Il a été déposé sur le bureau de l'Assemblée nationale le 7 mai et nous devions déposer nos amendements avant le 11 mai à 14 heures. Or les 7, 8 et 9 mai, notre assemblée examinait un autre projet de loi. Les représentants du peuple que nous sommes ont donc à peine eu le temps de consulter les personnes concernées par ces mesures et d'évaluer les conséquences de cette délégation de pouvoir.
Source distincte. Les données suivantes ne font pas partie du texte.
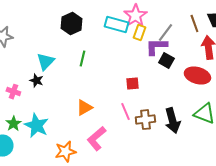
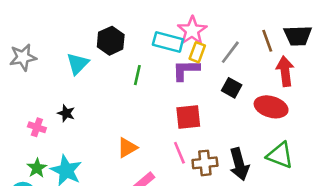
purple L-shape: (156, 47) -> (186, 70), moved
green line: (82, 59) -> (137, 75), moved
cyan triangle: (45, 62) -> (78, 64), moved
red square: (132, 84) -> (188, 117), size x1.5

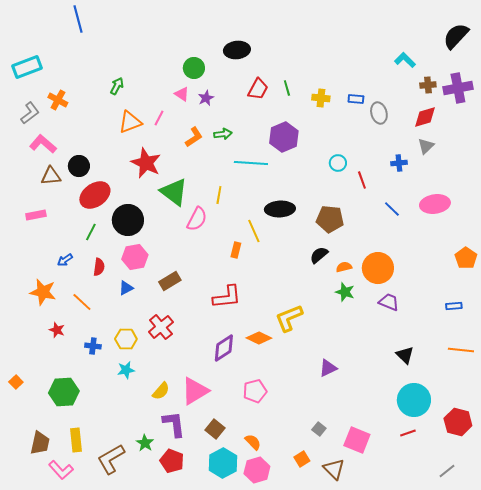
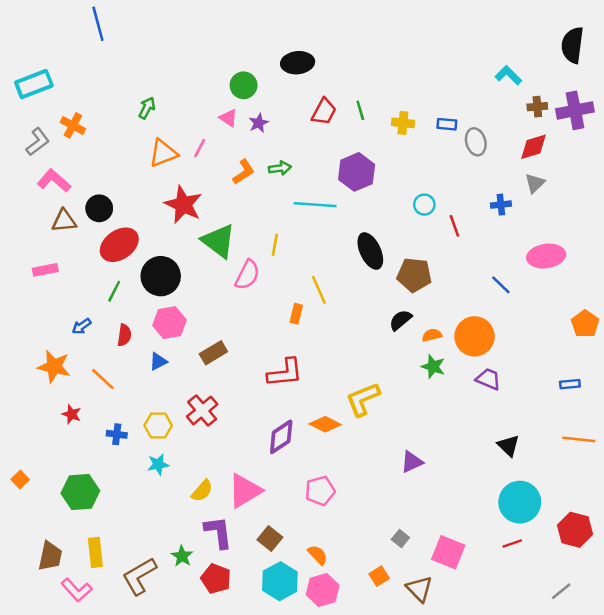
black semicircle: (456, 36) -> (572, 45), turned -36
black ellipse: (280, 209) -> (370, 251), moved, turned 68
blue line: (392, 209) -> (501, 285), moved

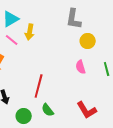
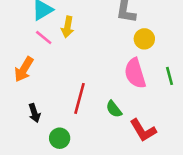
pink semicircle: (81, 67) -> (135, 73), size x1.6
green semicircle: (48, 110) -> (114, 109), moved

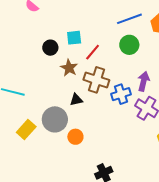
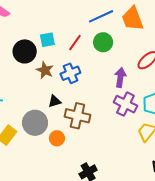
black circle: (50, 48) -> (25, 51), size x1.5
red line: (93, 52) -> (75, 43), moved
brown cross: (96, 80) -> (77, 116), moved
blue cross: (121, 94) -> (70, 73), moved

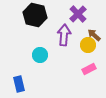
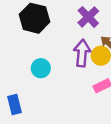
purple arrow: (64, 35) -> (82, 53), moved

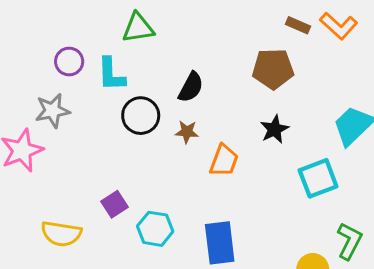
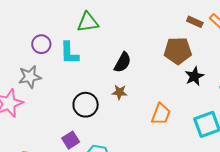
black circle: (141, 116) -> (86, 105), moved
black star: (274, 129) -> (194, 76), moved
orange trapezoid: (224, 161) -> (161, 114), moved

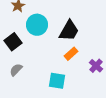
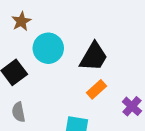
gray semicircle: (16, 70) -> (18, 112), turned -56

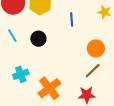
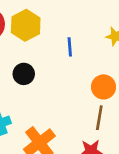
brown line: (93, 71) -> (99, 118), turned -36

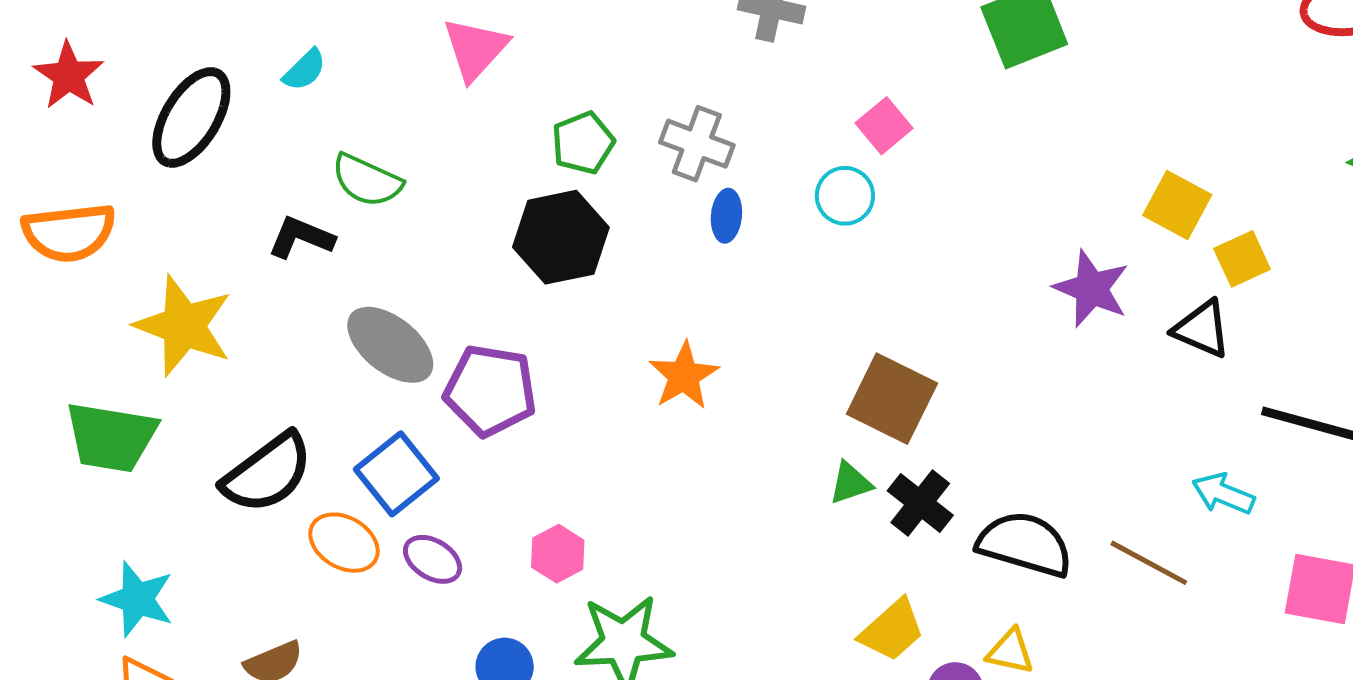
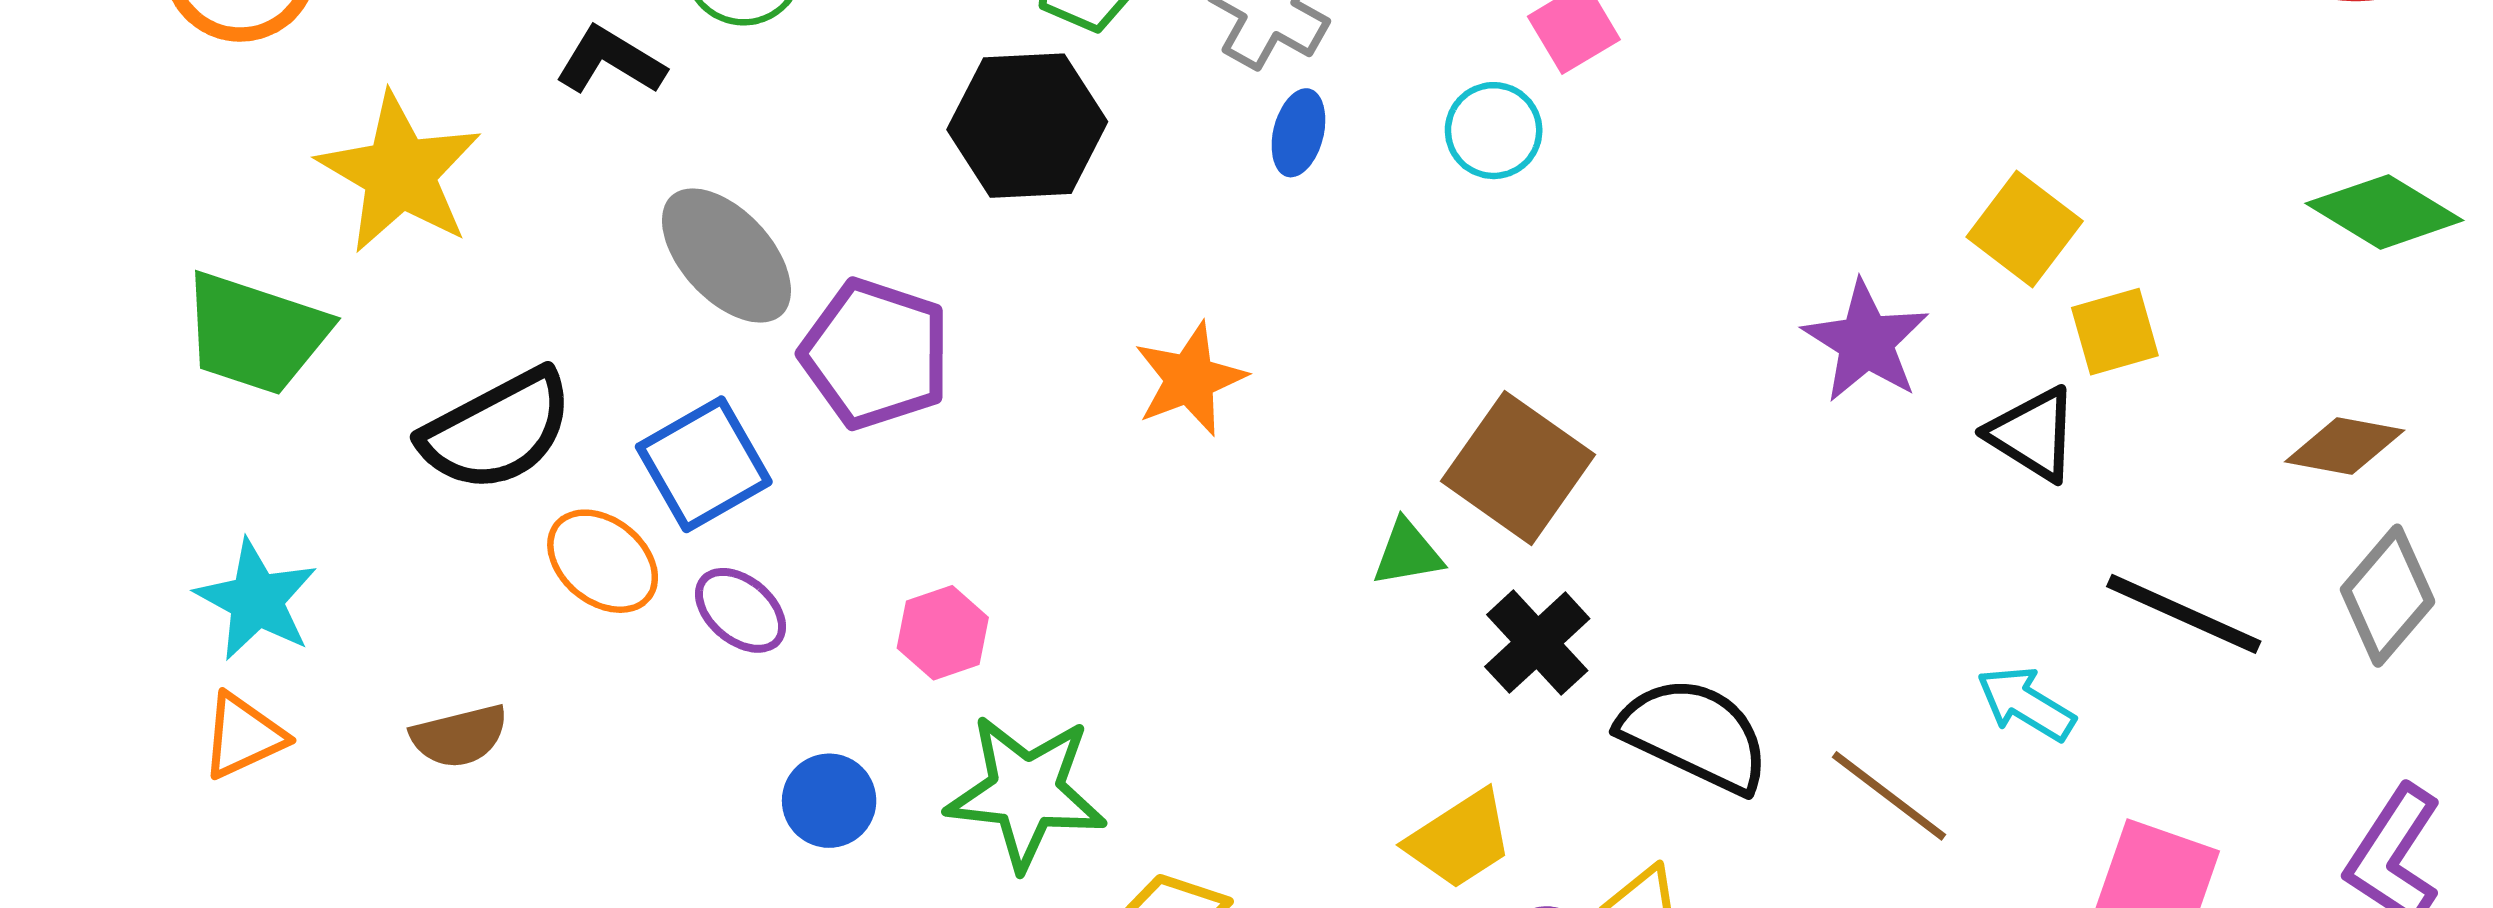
green triangle: (850, 483) -> (1407, 553), moved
Nous ne pouvons envisager avec le sérieux que nous impose notre fonction de législateur de vous donner le pouvoir dans ces conditions, même si certaines mesures s'imposent de fait. Rien n'interdisait le Gouvernement, alors que l'ordre du jour du Parlement doit être prioritairement dédié à la gestion de crise, d'inscrire le présent texte à l'ordre du jour de notre assemblée dans le respect d'un temps de dépôt et d'examen compatibles avec l'exercice de la démocratie parlementaire.
Il aurait été respectueux de la démocratie de confier à l'Assemblée le soin d'examiner cet ensemble de dispositions urgentes dans le cadre de projets de loi ad hoc, sans en passer par la voie des ordonnances. Le Gouvernement a choisi, avec une grande gourmandise, de recourir une nouvelle fois à des ordonnances, en demandant à l'Assemblée de lui déléguer tous ses pouvoirs législatifs sur plus d'une trentaine de sujets différents. Cela lui permet d'agir vite, certes, mais surtout de faire l'économie des débats parlementaires et d'éviter d'avoir à justifier ses choix devant les députés et les sénateurs.
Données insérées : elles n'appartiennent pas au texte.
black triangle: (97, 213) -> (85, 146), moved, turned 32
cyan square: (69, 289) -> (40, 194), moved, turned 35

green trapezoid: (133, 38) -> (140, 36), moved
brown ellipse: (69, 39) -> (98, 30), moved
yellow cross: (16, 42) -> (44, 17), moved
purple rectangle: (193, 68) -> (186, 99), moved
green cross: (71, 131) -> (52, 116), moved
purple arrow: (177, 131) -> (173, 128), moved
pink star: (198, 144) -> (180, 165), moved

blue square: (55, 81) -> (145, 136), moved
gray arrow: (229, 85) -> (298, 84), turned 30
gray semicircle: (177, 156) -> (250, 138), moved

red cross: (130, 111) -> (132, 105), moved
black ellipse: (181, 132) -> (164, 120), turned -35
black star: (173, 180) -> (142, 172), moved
Parce que cette délégation de pouvoir n'est pas neutre, la Constitution a prévu de l'entourer de quelques garanties, dont l'obtention d'un avis du Conseil d'État : or, compte tenu de la précipitation avec laquelle vous avez procédé, cet avis nous est parvenu très tardivement. Nous serons donc dépouillés de notre pouvoir pendant six ou douze mois, alors que l'état d'urgence n'est prolongé que jusqu'au 10 juillet. Le Gouvernement veut profiter de la situation, nous laissant spectateurs du tête-à-tête entre le Président de la République et le Premier ministre, qui dirigent à eux deux le pays en rompant l'équilibre des pouvoirs.
Les propositions qui sont sur la table manquent de précision. Certaines sont sans doute nécessaires – nous pourrions discuter, par exemple, du droit à la retraite en cas d'activité partielle – mais beaucoup vont bien au-delà de l'urgence. Ce projet de loi contient une série de coups fourrés, comme les dispositions liées à l'extension du recours au CDD, aux victimes des essais nucléaires, le fait de piocher dans le fonds de réserve des retraites, l'extension de la réforme de la justice au-delà de ce qui était programmé, le recours à des mesures de trésorerie : tout cela ne va pas dans la bonne direction.
Pour conclure, une des caractéristiques du projet qui nous est présenté, c'est la volonté de s'affranchir de toutes les consultations prévues en temps normal, alors que nous avons précisément besoin de revivifier la démocratie et de rouvrir le débat. Pour toutes ces raisons, nous l'abordons avec d'extrêmes réserves.